A Conjugate Property between Loss Functions and Uncertainty Sets in Classification Problems
Takafumi Kanamori, Akiko Takeda and Taiji Suzuki JMLR W&CP 23: 29.1 - 29.23, 2012
In binary classification problems, mainly two approaches have been proposed; one is loss function approach and the other is minimum distance approach. The loss function approach is applied to major learning algorithms such as support vector machine (SVM) and boosting methods. The loss function represents the penalty of the decision function on the training samples. In the learning algorithm, the empirical mean of the loss function is minimized to obtain the classifier. Against a backdrop of the development of mathematical programming, nowadays learning algorithms based on loss functions are widely applied to real-world data analysis. In addition, statistical properties of such learning algorithms are well-understood based on a lots of theoretical works.
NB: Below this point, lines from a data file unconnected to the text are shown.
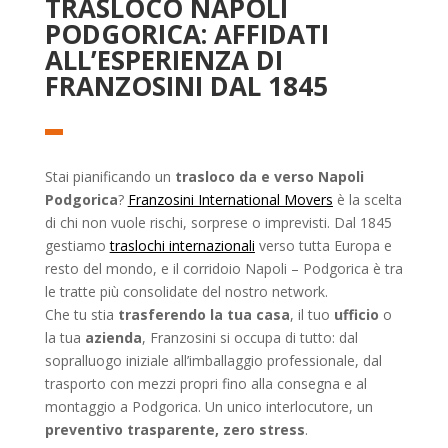
TRASLOCO NAPOLI
PODGORICA: AFFIDATI
ALL’ESPERIENZA DI
FRANZOSINI DAL 1845
Stai pianificando un
trasloco da e verso Napoli
Podgorica
?
Franzosini International Movers
è la scelta
di chi non vuole rischi, sorprese o imprevisti. Dal 1845
gestiamo
traslochi internazionali
verso tutta Europa e
resto del mondo, e il corridoio Napoli – Podgorica è tra
le tratte più consolidate del nostro network.
Che tu stia
trasferendo la tua casa
, il tuo
ufficio
o
la tua
azienda
, Franzosini si occupa di tutto: dal
sopralluogo iniziale all’imballaggio professionale, dal
trasporto con mezzi propri fino alla consegna e al
montaggio a Podgorica. Un unico interlocutore, un
preventivo trasparente, zero stress
.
On the other hand, some learning methods such as υ-SVM, mini-max probability machine (MPM) can be formulated as minimum distance problems. In the minimum distance approach, firstly, the so-called uncertainty set is defined for each binary label based on the training samples. Then, the best separating hyperplane between the two uncertainty sets is employed as the decision function. This is regarded as an extension of the maximum-margin approach. The minimum distance approach is considered to be useful to construct the statistical models with an intuitive geometric interpretation, and the interpretation is helpful to develop the learning algorithms. However, the statistical properties of the minimum distance approach have not been intensively studied. In this paper, we consider the relation between the above two approaches. We point out that the uncertainty set in the minimum distance approach is described by using the level set of the conjugate of the loss function. Based on such relation, we study statistical properties of the minimum distance approach.